The case might have stayed cold if not for a simple request in 2001 and some new technology.
"The crime lab came down, and they had some time and they wanted to use their DNA expertise. 'You got any old cold cases?' And we had one," Wall explains.
The Harmon case moved out of the evidence vault and into the hands of Detectives Wall and Steve James. They went through all the evidence to learn what happened back in 1982.
There were accounts from police officers, including J.W. Larrick, then 27, and one of the first responders. He found Harmon's body upstairs in the master bedroom. "It is the most gruesome crime scene that I've seen in 28 years of being a police officer. He was just massacred," Larrick recalls.
Harmon had been beaten repeatedly with a blunt object.
Wall says there was blood everywhere in the bedroom. "I think this is a classic case of an overkill," he says.
Harmon's wife, Melinda, was the only witness. She told police that two men, possibly black, had broken into their duplex, and said she was awakened by the sounds of someone beating her husband.
"And then, all of a sudden she is pulled out of bed and taken downstairs. She hears one intruder say to the next, 'I think you hit him too hard. You may have killed him,'" Det. Wall explains.
She said they demanded the keys to the bank where David worked, then knocked her out.
Melinda told police that when she came to, she ran next door for help. Her neighbor called the police. Then Melinda asked her to call her friend Mark Mangelsdorf.
Mangelsdorf was practically a member of the Harmon family; he often had dinner and hung out with the couple. Their friendship began at MidAmerica Nazarene University, where Melinda was a secretary.

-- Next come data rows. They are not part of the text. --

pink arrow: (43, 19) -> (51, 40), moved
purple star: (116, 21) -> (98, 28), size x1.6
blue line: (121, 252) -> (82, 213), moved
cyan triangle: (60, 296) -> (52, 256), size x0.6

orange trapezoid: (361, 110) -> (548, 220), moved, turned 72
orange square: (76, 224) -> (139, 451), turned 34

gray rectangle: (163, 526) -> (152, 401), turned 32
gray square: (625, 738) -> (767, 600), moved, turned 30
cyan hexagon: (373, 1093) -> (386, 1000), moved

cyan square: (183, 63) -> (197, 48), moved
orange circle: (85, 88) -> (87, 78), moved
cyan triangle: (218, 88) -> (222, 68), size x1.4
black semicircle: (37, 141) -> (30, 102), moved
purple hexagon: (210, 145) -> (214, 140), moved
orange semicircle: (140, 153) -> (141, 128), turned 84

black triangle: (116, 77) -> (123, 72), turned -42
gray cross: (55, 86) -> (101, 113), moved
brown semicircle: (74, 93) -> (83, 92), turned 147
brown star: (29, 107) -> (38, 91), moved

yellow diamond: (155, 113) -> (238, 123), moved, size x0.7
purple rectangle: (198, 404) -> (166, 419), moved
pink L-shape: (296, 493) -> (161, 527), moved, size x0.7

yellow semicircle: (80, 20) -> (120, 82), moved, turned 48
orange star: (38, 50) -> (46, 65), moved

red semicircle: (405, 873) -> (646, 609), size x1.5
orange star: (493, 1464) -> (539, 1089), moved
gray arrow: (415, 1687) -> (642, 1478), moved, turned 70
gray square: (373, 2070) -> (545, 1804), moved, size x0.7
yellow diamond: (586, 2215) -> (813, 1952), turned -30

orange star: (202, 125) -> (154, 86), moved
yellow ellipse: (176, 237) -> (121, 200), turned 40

"She was not much older than our students," recalls Don Stelting, who was Dean of Students and Melinda's boss. "Part of the responsibility of my office staff was to make a warm front door for the students. She was a friendly person and she worked hard at that."
One of the students she befriended was Mangelsdorf, the student body president. Melinda introduced Mark to David.
"I mean, David was in many ways like a big brother to me. You know, he took me under his wing," says Mangelsdorf.
They two men shared a passion for sports, business and their church.
As word of David's murder spread, it stunned Olathe's Nazarene community.
"It shook us deeply because here was a young man who is - who was exemplary of everything that - that the church and the community stood for. And he's gone, his life snuffed out," says Stelting.
David's co-workers at the Patron's State Bank were shocked. "We didn't have murderers in Olathe. And then, to have it happen to a person that you worked with everyday? It was very scary," recalls Hazel Hendricks.
"At first, everybody bought the story. And I think everybody thought, 'Gosh, this is just a horrible home invasion thing here. And we've got to find these guys because they're obviously extremely dangerous,'" recalls Johnson County District Attorney Paul Morrison, who was an assistant DA in 1982.
Police immediately staked out the bank in case anyone tried breaking in, but that never happened.
"If they got inside the bank with the keys, all they would get would be pencils, erasers and paper clips. You couldn't get in the vault. It was on a timer," explains Joy Hempe, a fellow employee and friend of David Harmon.
It didn't take long for investigators to realize the pieces of the puzzle just weren't adding up.
"No forced entry to the house. There was nothing else taken. Plus, the person that's able to get them access to the bank they kill immediately," says Morrison. "I don't think anybody was comfortable saying that first day 'We don't believe it.' But there are eyebrows beginning to be raised about this story."
As doubts grew about Melinda's story, the focus of the investigation shifted.
"And I'm sure some of those detectives back then were thinking, 'Hey, this is not right. There is something more here,'" says Det. Wall.
Asked whether police suspected Melinda was involved in her husband's murder, Wall nodded. Investigators suspected she had help.
"They were focusing on Mark. He was being suspected for such a horrible thing," recalls Pam Stelting. "I just knew it wasn't possible."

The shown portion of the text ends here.